Beethoven conceives the Six Bagatelles, Op. 126 (1825) as a succession of lyrical or introspective pieces alternating with more active, dramatic ones. These six pieces constitute Beethoven’s last work for the piano, and they invoke many of the contrapuntal techniques that we find in the more “serious” works, like the contemporary Missa Solemnis and Ninth Symphony. The habit of separating polyphonic voices several octaves apart – as we hear in the Overture to the Consecration of the House – combines with Beethoven’s capacity for both rigor and imaginative freedom. Small gestures or kernels of musical energy have the potential to explode into cosmic, metaphysical declarations. Of particular, noteworthy energy, No. 4 in B minor drives its counterpoint against a more lyrical impulse. The G Major, No. 2 seems derived from Bach studies that manage to retain a playful manner. The first of set, No. 1 in G Major, offers tempo changes and a brief cadenza that, again, suggests the Master’s late, improvisational style. The E-flat Major, No. 3, alters its texture as it proceeds, and it exploits varying registers in the piano. Syncopated triplets mark No. 5 in G Major, a piece subdued but expressive. The last of the set, No. 6 in E-flat, opens with an unruly barrage and ends with another controlled bit of mania.

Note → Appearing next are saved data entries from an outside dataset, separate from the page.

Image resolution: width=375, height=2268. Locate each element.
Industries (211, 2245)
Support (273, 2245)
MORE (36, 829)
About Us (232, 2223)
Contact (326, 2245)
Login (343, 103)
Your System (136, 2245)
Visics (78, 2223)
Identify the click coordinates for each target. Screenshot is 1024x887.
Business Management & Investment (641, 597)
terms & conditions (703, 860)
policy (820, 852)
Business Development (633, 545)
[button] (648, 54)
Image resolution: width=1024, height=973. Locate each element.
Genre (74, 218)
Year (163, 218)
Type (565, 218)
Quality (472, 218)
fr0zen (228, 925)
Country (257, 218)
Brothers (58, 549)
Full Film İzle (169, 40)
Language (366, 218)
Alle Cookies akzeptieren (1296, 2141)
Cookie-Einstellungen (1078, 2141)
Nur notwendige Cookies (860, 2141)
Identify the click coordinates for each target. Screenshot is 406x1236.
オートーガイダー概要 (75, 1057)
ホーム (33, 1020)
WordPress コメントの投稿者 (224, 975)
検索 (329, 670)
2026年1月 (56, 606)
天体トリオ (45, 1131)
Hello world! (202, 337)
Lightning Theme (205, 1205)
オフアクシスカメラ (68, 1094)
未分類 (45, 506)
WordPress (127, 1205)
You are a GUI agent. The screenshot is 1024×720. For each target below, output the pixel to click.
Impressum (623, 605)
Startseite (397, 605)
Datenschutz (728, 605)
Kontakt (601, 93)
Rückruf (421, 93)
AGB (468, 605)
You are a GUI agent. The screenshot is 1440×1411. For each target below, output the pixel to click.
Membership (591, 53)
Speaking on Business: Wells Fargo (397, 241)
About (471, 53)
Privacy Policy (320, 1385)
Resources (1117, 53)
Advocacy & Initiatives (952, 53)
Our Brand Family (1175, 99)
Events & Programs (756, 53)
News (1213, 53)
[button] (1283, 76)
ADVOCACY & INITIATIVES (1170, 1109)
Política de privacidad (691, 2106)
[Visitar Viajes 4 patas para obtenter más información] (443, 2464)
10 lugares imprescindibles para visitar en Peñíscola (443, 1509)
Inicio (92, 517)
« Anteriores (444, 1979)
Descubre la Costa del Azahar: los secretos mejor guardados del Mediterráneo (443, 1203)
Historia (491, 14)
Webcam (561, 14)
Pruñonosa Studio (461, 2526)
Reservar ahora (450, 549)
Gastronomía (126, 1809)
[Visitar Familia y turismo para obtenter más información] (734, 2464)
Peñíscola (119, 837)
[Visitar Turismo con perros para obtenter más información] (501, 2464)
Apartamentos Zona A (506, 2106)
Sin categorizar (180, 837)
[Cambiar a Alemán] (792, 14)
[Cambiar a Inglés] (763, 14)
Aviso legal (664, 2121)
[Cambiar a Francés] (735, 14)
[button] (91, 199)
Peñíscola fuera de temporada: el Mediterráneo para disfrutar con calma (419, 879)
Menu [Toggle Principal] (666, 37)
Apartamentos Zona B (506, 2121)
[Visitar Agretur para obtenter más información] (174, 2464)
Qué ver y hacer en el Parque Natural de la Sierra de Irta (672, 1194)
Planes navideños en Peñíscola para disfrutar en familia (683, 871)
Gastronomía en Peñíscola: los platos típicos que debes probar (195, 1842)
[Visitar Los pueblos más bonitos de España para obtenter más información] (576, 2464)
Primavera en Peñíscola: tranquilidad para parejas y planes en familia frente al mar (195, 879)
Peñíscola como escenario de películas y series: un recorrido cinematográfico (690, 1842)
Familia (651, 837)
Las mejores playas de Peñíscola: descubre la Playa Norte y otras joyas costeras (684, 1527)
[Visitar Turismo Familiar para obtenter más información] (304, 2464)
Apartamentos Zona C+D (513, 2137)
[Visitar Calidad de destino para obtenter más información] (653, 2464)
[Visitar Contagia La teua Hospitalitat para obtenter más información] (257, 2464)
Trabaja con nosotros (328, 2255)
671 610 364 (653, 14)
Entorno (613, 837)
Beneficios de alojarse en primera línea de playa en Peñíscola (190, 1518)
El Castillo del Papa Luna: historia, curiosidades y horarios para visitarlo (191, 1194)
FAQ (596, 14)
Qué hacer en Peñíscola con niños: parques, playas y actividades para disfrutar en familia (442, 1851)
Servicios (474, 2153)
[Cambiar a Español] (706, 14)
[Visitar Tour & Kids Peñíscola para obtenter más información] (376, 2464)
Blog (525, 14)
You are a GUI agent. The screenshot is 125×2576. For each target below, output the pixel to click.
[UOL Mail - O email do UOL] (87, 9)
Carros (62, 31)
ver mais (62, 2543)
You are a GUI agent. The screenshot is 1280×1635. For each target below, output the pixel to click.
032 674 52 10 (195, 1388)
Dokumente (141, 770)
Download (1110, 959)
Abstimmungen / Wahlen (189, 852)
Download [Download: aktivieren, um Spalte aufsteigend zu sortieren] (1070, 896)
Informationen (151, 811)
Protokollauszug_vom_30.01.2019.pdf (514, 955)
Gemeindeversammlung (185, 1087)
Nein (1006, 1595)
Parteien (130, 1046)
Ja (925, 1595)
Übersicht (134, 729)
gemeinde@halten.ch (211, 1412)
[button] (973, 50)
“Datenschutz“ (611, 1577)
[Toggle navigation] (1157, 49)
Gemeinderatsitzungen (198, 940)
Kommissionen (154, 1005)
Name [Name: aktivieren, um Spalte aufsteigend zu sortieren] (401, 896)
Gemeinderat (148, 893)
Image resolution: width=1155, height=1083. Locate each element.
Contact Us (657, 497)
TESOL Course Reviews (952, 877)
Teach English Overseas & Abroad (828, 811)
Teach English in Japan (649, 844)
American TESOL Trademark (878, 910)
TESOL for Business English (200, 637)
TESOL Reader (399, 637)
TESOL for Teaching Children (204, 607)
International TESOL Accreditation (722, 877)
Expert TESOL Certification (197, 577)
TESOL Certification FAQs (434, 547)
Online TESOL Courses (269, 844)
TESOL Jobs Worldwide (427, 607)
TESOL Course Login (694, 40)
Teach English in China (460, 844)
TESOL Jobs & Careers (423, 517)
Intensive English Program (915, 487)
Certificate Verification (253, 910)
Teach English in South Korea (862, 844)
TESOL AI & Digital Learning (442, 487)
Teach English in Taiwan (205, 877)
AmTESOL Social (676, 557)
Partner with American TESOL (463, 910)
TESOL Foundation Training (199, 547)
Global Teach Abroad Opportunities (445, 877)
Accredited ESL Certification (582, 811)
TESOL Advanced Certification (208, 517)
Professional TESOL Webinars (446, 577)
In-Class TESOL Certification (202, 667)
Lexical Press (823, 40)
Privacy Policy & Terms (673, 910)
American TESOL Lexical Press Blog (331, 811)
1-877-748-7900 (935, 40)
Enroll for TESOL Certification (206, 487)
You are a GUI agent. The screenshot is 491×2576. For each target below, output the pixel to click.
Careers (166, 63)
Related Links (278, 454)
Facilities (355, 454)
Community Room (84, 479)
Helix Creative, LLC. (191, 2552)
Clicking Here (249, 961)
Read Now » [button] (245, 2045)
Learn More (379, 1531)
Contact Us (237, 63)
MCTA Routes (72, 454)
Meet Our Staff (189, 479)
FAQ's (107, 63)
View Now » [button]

No. 1 in G major unfolds fluidly as a single thought, despite changes in time signature and even a little cadenza that offers a coquettish flight of fancy in the middle. No. 2 in G minor has a driving energy but still manages to channel that energy in playful directions. There is a noble simplicity about No. 3 in E flat major that sustains it through many changes in texture, including washes of piano tone floating up from the bass and sparkling ornamentation in its middle section. The melodic content suggests a song Chopin might covet, but the ideas abound and often digress into canny humor.

Anyone who has purchased or audited this album has awaited the Lewis performance of the ubiquitous “Fur Elise” Bagatelle in A minor (1810).  Its haunted beauty has had innumerable performers, Alfred Brendel and Artur Schnabel among them.  That Beethoven loved and courted one Theresa Malfatti has led to endless speculation about the inspiration for the little gem. The remaining trifles likely derive from the young Beethoven’s notebooks, but all of the pieces, as played by Paul Lewis, testify to a consummate command of the Beethoven idiom.